- [WHAT YOU NEED TO DO] For each line of the material below, give that line again word for word.

- [EXTRACTED RECORDS]

---------------

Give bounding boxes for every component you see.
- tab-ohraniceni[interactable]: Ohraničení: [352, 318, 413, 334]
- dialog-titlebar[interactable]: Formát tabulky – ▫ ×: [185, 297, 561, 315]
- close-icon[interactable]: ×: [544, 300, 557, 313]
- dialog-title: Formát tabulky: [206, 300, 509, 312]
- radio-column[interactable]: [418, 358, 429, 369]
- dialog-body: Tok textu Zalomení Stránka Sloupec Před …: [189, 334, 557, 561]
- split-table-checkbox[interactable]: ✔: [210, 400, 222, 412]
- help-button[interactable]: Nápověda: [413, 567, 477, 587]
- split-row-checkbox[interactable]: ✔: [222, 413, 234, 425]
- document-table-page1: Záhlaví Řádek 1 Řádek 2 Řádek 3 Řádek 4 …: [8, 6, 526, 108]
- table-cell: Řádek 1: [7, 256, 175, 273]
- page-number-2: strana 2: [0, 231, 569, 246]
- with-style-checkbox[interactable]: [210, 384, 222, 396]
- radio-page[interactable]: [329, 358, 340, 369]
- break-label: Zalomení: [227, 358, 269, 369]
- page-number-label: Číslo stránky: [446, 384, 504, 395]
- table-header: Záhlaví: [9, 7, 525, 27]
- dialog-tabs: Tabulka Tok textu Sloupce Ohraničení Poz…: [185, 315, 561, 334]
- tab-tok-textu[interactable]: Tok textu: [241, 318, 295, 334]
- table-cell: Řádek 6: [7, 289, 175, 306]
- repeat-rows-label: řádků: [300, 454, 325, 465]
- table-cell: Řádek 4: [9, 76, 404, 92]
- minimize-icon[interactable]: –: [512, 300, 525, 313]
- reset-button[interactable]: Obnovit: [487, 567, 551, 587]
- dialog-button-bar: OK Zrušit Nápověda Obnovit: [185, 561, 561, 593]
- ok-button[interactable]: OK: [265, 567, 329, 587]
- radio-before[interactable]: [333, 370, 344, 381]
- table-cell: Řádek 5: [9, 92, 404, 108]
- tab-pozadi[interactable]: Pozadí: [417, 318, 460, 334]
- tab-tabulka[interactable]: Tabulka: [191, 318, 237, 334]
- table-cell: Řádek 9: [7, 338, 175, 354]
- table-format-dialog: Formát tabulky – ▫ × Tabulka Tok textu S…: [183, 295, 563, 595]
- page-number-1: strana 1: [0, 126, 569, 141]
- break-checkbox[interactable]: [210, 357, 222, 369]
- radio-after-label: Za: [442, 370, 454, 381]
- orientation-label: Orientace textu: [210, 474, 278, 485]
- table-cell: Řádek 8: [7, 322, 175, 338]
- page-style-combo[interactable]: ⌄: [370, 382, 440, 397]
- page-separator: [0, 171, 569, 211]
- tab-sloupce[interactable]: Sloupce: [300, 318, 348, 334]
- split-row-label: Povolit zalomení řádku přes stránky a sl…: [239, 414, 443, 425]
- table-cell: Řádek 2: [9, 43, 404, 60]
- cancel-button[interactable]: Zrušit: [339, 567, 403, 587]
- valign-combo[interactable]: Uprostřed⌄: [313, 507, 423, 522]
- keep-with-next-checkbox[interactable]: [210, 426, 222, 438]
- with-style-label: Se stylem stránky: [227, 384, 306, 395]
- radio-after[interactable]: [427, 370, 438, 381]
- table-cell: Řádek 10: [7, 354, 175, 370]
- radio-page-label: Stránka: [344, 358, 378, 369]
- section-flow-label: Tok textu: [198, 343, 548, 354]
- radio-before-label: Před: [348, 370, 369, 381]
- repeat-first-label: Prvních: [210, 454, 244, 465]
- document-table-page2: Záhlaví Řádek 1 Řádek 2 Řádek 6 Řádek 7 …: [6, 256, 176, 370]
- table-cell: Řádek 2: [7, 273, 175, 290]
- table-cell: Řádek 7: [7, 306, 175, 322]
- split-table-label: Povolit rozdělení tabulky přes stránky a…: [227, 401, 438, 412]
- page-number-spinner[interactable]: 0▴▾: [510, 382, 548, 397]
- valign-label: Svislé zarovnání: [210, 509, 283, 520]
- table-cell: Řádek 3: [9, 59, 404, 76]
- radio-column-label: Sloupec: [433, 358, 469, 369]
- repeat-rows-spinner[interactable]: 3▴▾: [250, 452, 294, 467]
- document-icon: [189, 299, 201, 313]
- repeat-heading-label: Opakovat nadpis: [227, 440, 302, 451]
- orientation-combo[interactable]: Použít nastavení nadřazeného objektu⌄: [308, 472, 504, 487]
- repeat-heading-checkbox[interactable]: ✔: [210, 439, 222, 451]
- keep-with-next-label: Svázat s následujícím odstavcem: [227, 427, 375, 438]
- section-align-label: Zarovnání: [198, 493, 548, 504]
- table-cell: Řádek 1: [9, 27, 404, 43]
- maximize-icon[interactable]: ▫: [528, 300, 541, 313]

---------------

- [EXERCISE OUTPUT]
Give bounding boxes for every component you see.
- tab-ohraniceni[interactable]: Ohraničení: [352, 318, 413, 334]
- dialog-titlebar[interactable]: Formát tabulky – ▫ ×: [185, 297, 561, 315]
- close-icon[interactable]: ×: [544, 300, 557, 313]
- dialog-title: Formát tabulky: [206, 300, 509, 312]
- radio-column[interactable]: [418, 358, 429, 369]
- dialog-body: Tok textu Zalomení Stránka Sloupec Před …: [189, 334, 557, 561]
- split-table-checkbox[interactable]: ✔: [210, 400, 222, 412]
- help-button[interactable]: Nápověda: [413, 567, 477, 587]
- split-row-checkbox[interactable]: ✔: [222, 413, 234, 425]
- document-table-page1: Záhlaví Řádek 1 Řádek 2 Řádek 3 Řádek 4 …: [8, 6, 526, 108]
- table-cell: Řádek 1: [7, 256, 175, 273]
- page-number-2: strana 2: [0, 231, 569, 246]
- with-style-checkbox[interactable]: [210, 384, 222, 396]
- radio-page[interactable]: [329, 358, 340, 369]
- break-label: Zalomení: [227, 358, 269, 369]
- page-number-label: Číslo stránky: [446, 384, 504, 395]
- table-header: Záhlaví: [9, 7, 525, 27]
- dialog-tabs: Tabulka Tok textu Sloupce Ohraničení Poz…: [185, 315, 561, 334]
- tab-tok-textu[interactable]: Tok textu: [241, 318, 295, 334]
- table-cell: Řádek 6: [7, 289, 175, 306]
- repeat-rows-label: řádků: [300, 454, 325, 465]
- table-cell: Řádek 4: [9, 76, 404, 92]
- minimize-icon[interactable]: –: [512, 300, 525, 313]
- reset-button[interactable]: Obnovit: [487, 567, 551, 587]
- dialog-button-bar: OK Zrušit Nápověda Obnovit: [185, 561, 561, 593]
- ok-button[interactable]: OK: [265, 567, 329, 587]
- radio-before[interactable]: [333, 370, 344, 381]
- table-cell: Řádek 5: [9, 92, 404, 108]
- tab-pozadi[interactable]: Pozadí: [417, 318, 460, 334]
- tab-tabulka[interactable]: Tabulka: [191, 318, 237, 334]
- table-cell: Řádek 9: [7, 338, 175, 354]
- table-format-dialog: Formát tabulky – ▫ × Tabulka Tok textu S…: [183, 295, 563, 595]
- page-number-1: strana 1: [0, 126, 569, 141]
- break-checkbox[interactable]: [210, 357, 222, 369]
- radio-after-label: Za: [442, 370, 454, 381]
- orientation-label: Orientace textu: [210, 474, 278, 485]
- table-cell: Řádek 8: [7, 322, 175, 338]
- page-style-combo[interactable]: ⌄: [370, 382, 440, 397]
- page-separator: [0, 171, 569, 211]
- tab-sloupce[interactable]: Sloupce: [300, 318, 348, 334]
- split-row-label: Povolit zalomení řádku přes stránky a sl…: [239, 414, 443, 425]
- table-cell: Řádek 2: [9, 43, 404, 60]
- cancel-button[interactable]: Zrušit: [339, 567, 403, 587]
- valign-combo[interactable]: Uprostřed⌄: [313, 507, 423, 522]
- keep-with-next-checkbox[interactable]: [210, 426, 222, 438]
- with-style-label: Se stylem stránky: [227, 384, 306, 395]
- radio-after[interactable]: [427, 370, 438, 381]
- table-cell: Řádek 10: [7, 354, 175, 370]
- radio-page-label: Stránka: [344, 358, 378, 369]
- section-flow-label: Tok textu: [198, 343, 548, 354]
- radio-before-label: Před: [348, 370, 369, 381]
- repeat-first-label: Prvních: [210, 454, 244, 465]
- document-table-page2: Záhlaví Řádek 1 Řádek 2 Řádek 6 Řádek 7 …: [6, 256, 176, 370]
- table-cell: Řádek 2: [7, 273, 175, 290]
- table-cell: Řádek 7: [7, 306, 175, 322]
- split-table-label: Povolit rozdělení tabulky přes stránky a…: [227, 401, 438, 412]
- page-number-spinner[interactable]: 0▴▾: [510, 382, 548, 397]
- valign-label: Svislé zarovnání: [210, 509, 283, 520]
- table-cell: Řádek 3: [9, 59, 404, 76]
- radio-column-label: Sloupec: [433, 358, 469, 369]
- repeat-rows-spinner[interactable]: 3▴▾: [250, 452, 294, 467]
- document-icon: [189, 299, 201, 313]
- repeat-heading-label: Opakovat nadpis: [227, 440, 302, 451]
- orientation-combo[interactable]: Použít nastavení nadřazeného objektu⌄: [308, 472, 504, 487]
- repeat-heading-checkbox[interactable]: ✔: [210, 439, 222, 451]
- keep-with-next-label: Svázat s následujícím odstavcem: [227, 427, 375, 438]
- section-align-label: Zarovnání: [198, 493, 548, 504]
- table-cell: Řádek 1: [9, 27, 404, 43]
- maximize-icon[interactable]: ▫: [528, 300, 541, 313]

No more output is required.